Il faut reconnaître que c'est un « monde ». Il est bien difficile, dans des leçons placées en fin de journée, où, à côté de l'enseignement, il faut faire beaucoup de discipline, il est difficile d'inculquer toutes ces notions, d'éveiller l'intérêt, de susciter la réflexion en s'adressant à des enfants d'intelligence, d'éducation, de développement très différents.

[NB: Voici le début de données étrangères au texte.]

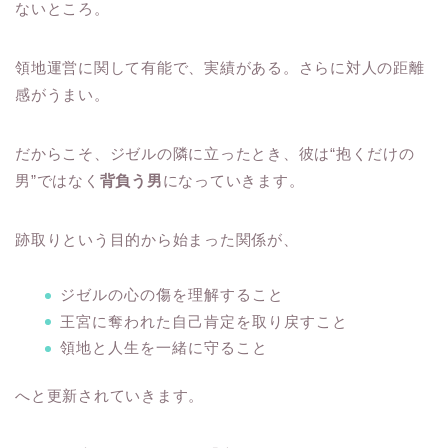
ないところ。
領地運営に関して有能で、実績がある。さらに対人の距離
感がうまい。
だからこそ、ジゼルの隣に立ったとき、彼は“抱くだけの
男”ではなく
背負う男
になっていきます。
跡取りという目的から始まった関係が、
ジゼルの心の傷を理解すること
王宮に奪われた自己肯定を取り戻すこと
領地と人生を一緒に守ること
へと更新されていきます。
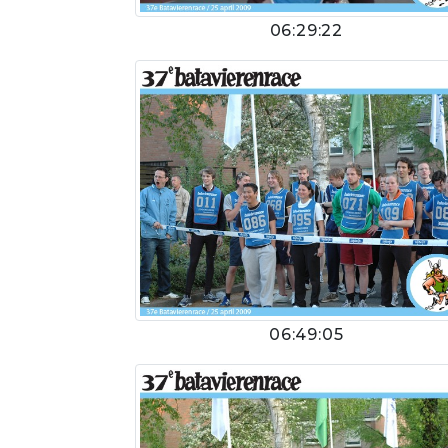
06:29:22
06:49:05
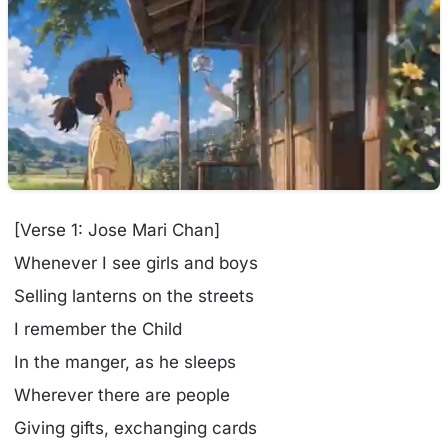
[Verse 1: Jose Mari Chan]
Whenever I see girls and boys
Selling lanterns on the streets
I remember the Child
In the manger, as he sleeps
Wherever there are people
Giving gifts, exchanging cards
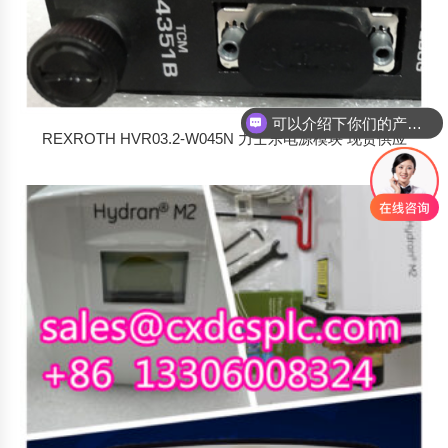
可以介绍下你们的产品么
你们是怎么收费的呢
REXROTH HVR03.2-W045N 力士乐电源模块 现货供应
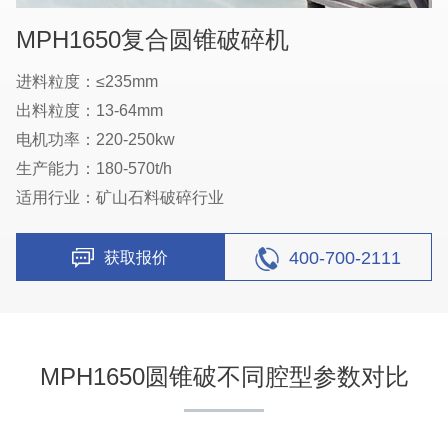
MPH1650复合圆锥破碎机
进料粒度：≤235mm
出料粒度：13-64mm
电机功率：220-250kw
生产能力：180-570t/h
适用行业：矿山石料破碎行业
400-700-2111
获取报价
MPH1650圆锥破不同腔型参数对比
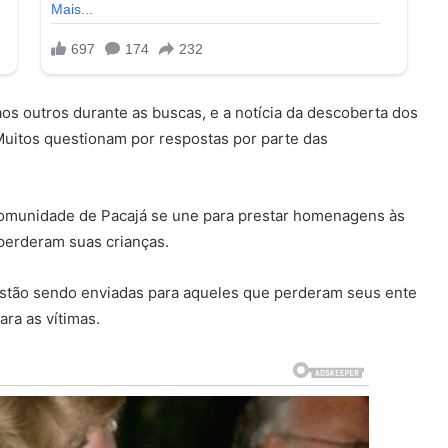
aos outros durante as buscas, e a notícia da descoberta dos
Muitos questionam por respostas por parte das
omunidade de Pacajá se une para prestar homenagens às
 perderam suas crianças.
stão sendo enviadas para aqueles que perderam seus ente
ra as vítimas.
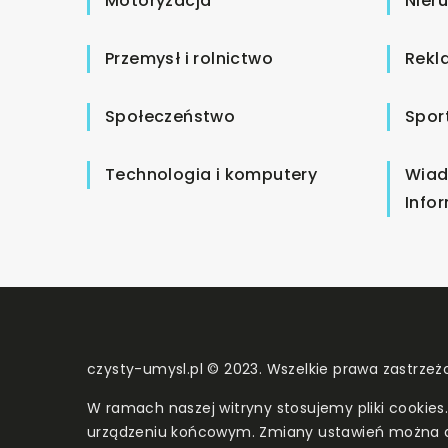
Motoryzacja
Nier
Przemysł i rolnictwo
Rekl
Społeczeństwo
Spor
Technologia i komputery
Wiad
Info
czysty-umysl.pl © 2023. Wszelkie prawa zastrzeż
W ramach naszej witryny stosujemy pliki cookies
urządzeniu końcowym. Zmiany ustawień można 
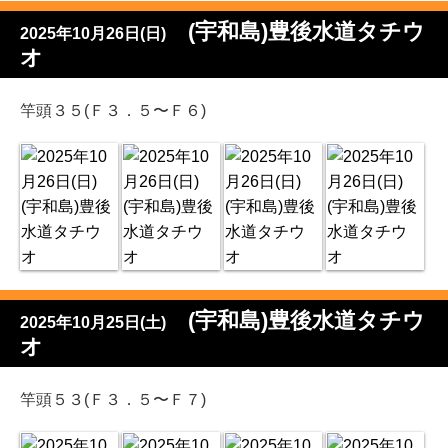
(宇和島)豊後水道タチウ
2025年10月26日(日)
オ
竿頭３５(Ｆ３．５〜Ｆ６)
(宇和島)豊後水道タチウ
2025年10月25日(土)
オ
竿頭５３(Ｆ３．５〜Ｆ７)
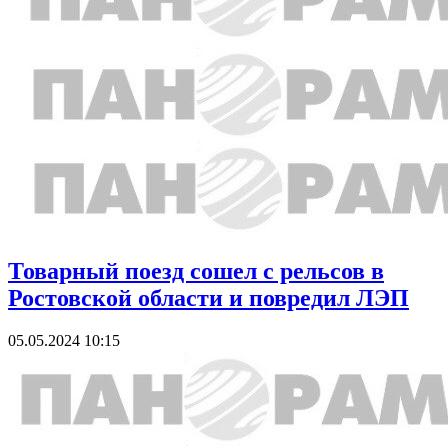
Товарный поезд сошел с рельсов в
Ростовской области и повредил ЛЭП
05.05.2024 10:15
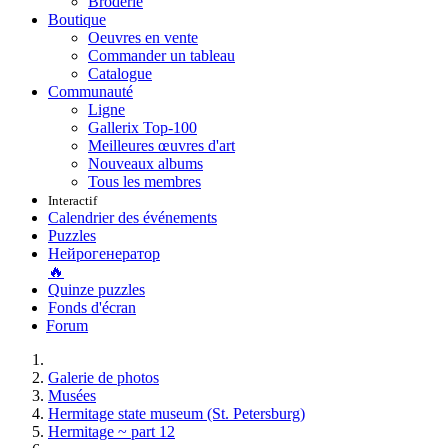
Broderie
Boutique
Oeuvres en vente
Commander un tableau
Catalogue
Communauté
Ligne
Gallerix Top-100
Meilleures œuvres d'art
Nouveaux albums
Tous les membres
Interactif
Calendrier des événements
Puzzles
Нейрогенератор
🔥
Quinze puzzles
Fonds d'écran
Forum
Galerie de photos
Musées
Hermitage state museum (St. Petersburg)
Hermitage ~ part 12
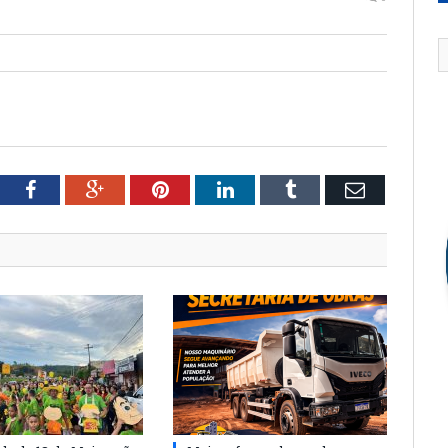
tter
Facebook
Google+
Pinterest
LinkedIn
Tumblr
Email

Le catéchumène devrait pouvoir, par cette instruction, assimiler et repenser les croyances proposées. Nous disons « proposées » et non « imposées », cela implique donc qu'on peut les repenser, ou même les refuser, momentanément. Car il s'agit, pour un jeune homme comme Jacques, d'un moment de crise : rien n'est définitif. Jacques a réfléchi, il veut être honnête et vrai, et pour le moment il ne peut prendre l'engagement qu'on lui demande. Ne devrait-on pas se réjouir d'une telle attitude ?
Ne demandons pas à nos enfants de faire leur confirmation, c'est-à-dire de faire une promesse qu'ils ne pourront peut-être pas tenir, parce que « cela se fait» ou par reconnaissance envers les parents et le pasteur !
Sachons les entourer, durant cette période délicate, de calme, d'affectueuse attention avec tout ce que cela comporte de tact et de discrétion, sans moralisme, nous efforçant de faire de la famille le havre de paix et de sécurité dont ont tant besoin nos enfants, grands et petits !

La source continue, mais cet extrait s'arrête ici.